All day the phrase repeated in her mind, reverberated in her heart, resonated in her soul. Would he come again? Did he truly see something in her that no one else had ever noted, some quality he had found in no other? He had called her lovely... No one had ever spoken of her beauty in a way she could believe. No one had ever looked at her with the joy and awe true beauty could evoke.
She had mirrors and she knew how she looked--ordinary. Mousy dark brown hair that was long, thick and wavy, but ordinary. Pale gray eyes, bright and intelligent, but still ordinary. Features even yet unremarkable, a very ordinary female body with perhaps a bit more roundness than the modern world called perfect. Strong, square hands with nimble, blunt fingers that could hold a brush and force it to produce lines and patterns pleasing to the eye, and an artist's sight to envision a scene, a design, and bring it forth in a photograph or a painting. But that was talent, not beauty.
At odd times during the day, she caught herself studying her reflection. In the bathroom mirror, in the one still pool of the little stream that tumbled over the rocks below her house, in the window once darkness fell outside. From the corner of her eyes, she could almost see a stranger, a person she did not know, but when she looked directly, only her familiar face and form appeared. She grew cross and out-of-sorts. She ruined a canvas with a dozen strokes of scarlet that did not fit her vision at all. She finally gave up any pretense of working. Today it was not to be.
Eager yet hesitant, she prepared for bed at the usual time. The ritual dragged out into a thousand steps, none of which could be abbreviated on this night of nights, but at last, she slipped between the cool, lavender-scented sheets on her bed. The soft cotton of her loose gown slid gently over her body as she moved. She reached out to turn off the light on her nightstand, then laid back to watch the stars appear as her eyes grew used to the dark.
She lay perfectly still, almost rigid. Waiting. Watching. Wanting. The glowing hands on her bedside clock crept slowly, minute by minute, until an hour had passed. He was not going to come. He had realized she was not special, not unique at all. Disappointment dimmed the very stars.
At last she let her body relax, stretching out and twisting to lie on her side, then drawing her knees up, tucking an arm under the pillow and letting her eyes fall shut. She drifted for a time in a drowsy state, neither awake nor asleep, yet a part of her still listened and probed.

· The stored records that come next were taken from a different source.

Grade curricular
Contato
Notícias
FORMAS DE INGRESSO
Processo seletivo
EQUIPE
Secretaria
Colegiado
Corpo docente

::Greetings, little one. Did you think I would not come?::
She jumped at the unexpected words. Did she truly hear or still just sense them? She wasn't sure. "I'm not little," she protested. "I'm all of five feet eight inches and more pounds than I care to admit."
When he laughed, she was sure she truly heard the sound. His laugh was rich and warm, unrestrained. "To me, you are little. You are young and female. You are lovely. How can that combination not be little?"
Yes, he spoke aloud now, in a voice that wrapped around her like dark velvet. Sensuously rich, luxurious and seductive, intimate and exciting.
"You have given me a voice," he went on. "That is the first step. I can have nothing I do not obtain from you, except for a shadow of spirit and knowing. It has been so long since I was alive as you are that all my living attributes have been lost. In your thoughts, you gave me a voice, and with it, I can now speak aloud."